Tina Wolfensberger, resource family coordinator with the Washington County Department of Social Services, has been working there for more than 25 years. She is also a former foster-care case worker.

“When I was a foster care worker years ago, we had almost 400 in foster care and I think those numbers are less now because we provide so many services to relatives that come forward,” Wolfensberger said.

The county is also proactively helping families of at-risk children while the child is still in the home. Rice said foster care is always the last resort.

“We work very hard to keep children from having to enter foster care,” Rice said. “There are more resources now than there used to be, so there is a lot more in-home work. There may be issues or concerns that a family is dealing with related to the children that are in the home, but instead of removing them and placing them in foster care as the first resort, we spend more time, funds and effort to put workers in the home to help.”

Those resources could be things such as substance abuse treatment programs, help with mental health issues, or anything that a family may be struggling with, she said.

Kevin and Angel Gross of Smithsburg are parents of eight kids — two are their biological children, four are their adopted children and two are foster children who they plan to adopt.
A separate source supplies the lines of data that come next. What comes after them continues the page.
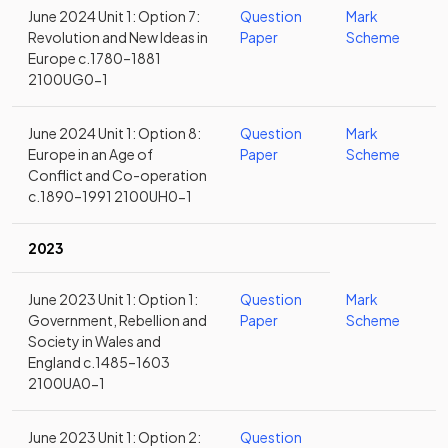
June 2024 Unit 1: Option 7:
Question
Mark
Revolution and New Ideas in
Paper
Scheme
Europe c.1780–1881
2100UG0-1
June 2024 Unit 1: Option 8:
Question
Mark
Europe in an Age of
Paper
Scheme
Conflict and Co-operation
c.1890–1991 2100UH0-1
2023
June 2023 Unit 1: Option 1:
Question
Mark
Government, Rebellion and
Paper
Scheme
Society in Wales and
England c.1485–1603
2100UA0-1
June 2023 Unit 1: Option 2:
Question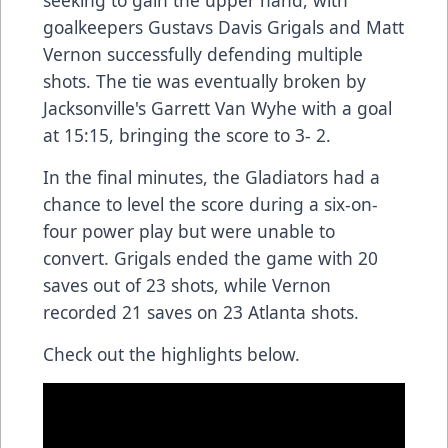
goalkeepers Gustavs Davis Grigals and Matt
Vernon successfully defending multiple
shots. The tie was eventually broken by
Jacksonville's Garrett Van Wyhe with a goal
at 15:15, bringing the score to 3- 2.
In the final minutes, the Gladiators had a
chance to level the score during a six-on-
four power play but were unable to
convert. Grigals ended the game with 20
saves out of 23 shots, while Vernon
recorded 21 saves on 23 Atlanta shots.
Check out the highlights below.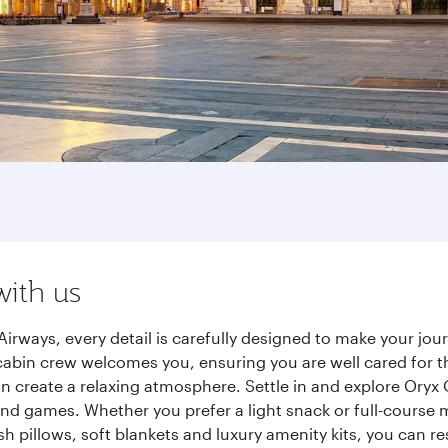
with us
Airways, every detail is carefully designed to make your j
cabin crew welcomes you, ensuring you are well cared for th
gn create a relaxing atmosphere. Settle in and explore Oryx
d games. Whether you prefer a light snack or full-course m
sh pillows, soft blankets and luxury amenity kits, you can r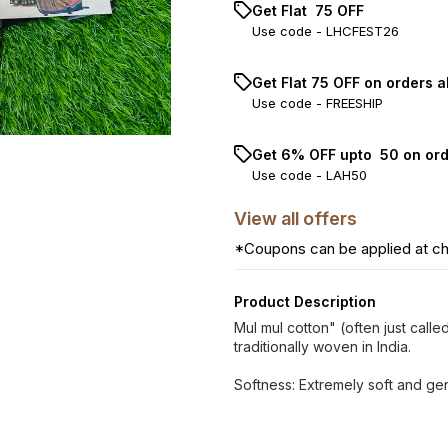
Get Flat ₹ 75 OFF
Use code -
LHCFEST26
Get Flat ₹75 OFF on orders a
Use code -
FREESHIP
Get 6% OFF upto ₹ 50 on or
Use code -
LAH50
View
all
offers
*Coupons can be applied at c
Product Description
Mul mul cotton" (often just called
traditionally woven in India.
Softness: Extremely soft and gen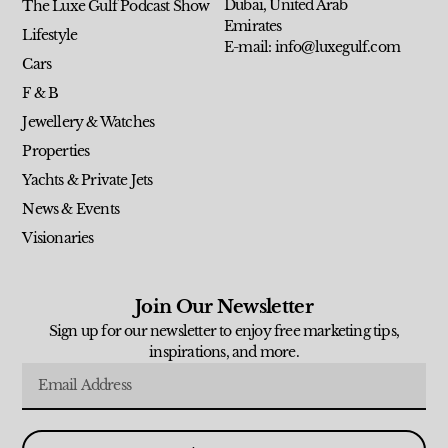
Dubai, United Arab
The Luxe Gulf Podcast Show
Emirates
Lifestyle
E-mail: info@luxegulf.com
Cars
F & B
Jewellery & Watches
Properties
Yachts & Private Jets
News & Events
Visionaries
Join Our Newsletter
Sign up for our newsletter to enjoy free marketing tips,
inspirations, and more.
Kevin said that if someone is considering fostering, or even adopting, to not assume you know the answers to your questions or concerns.

“Just ask,” he said, adding that the agencies will have the answers and will help you to see if foster parenting is a good fit.

“The need is great” Gross said. “There are over 100,000 foster care children that are legally free to be adopted and over 20,000 age out of the system. Yet there are (billions of) people in the world. They are all amazing kids and they just need need an opportunity to show that.”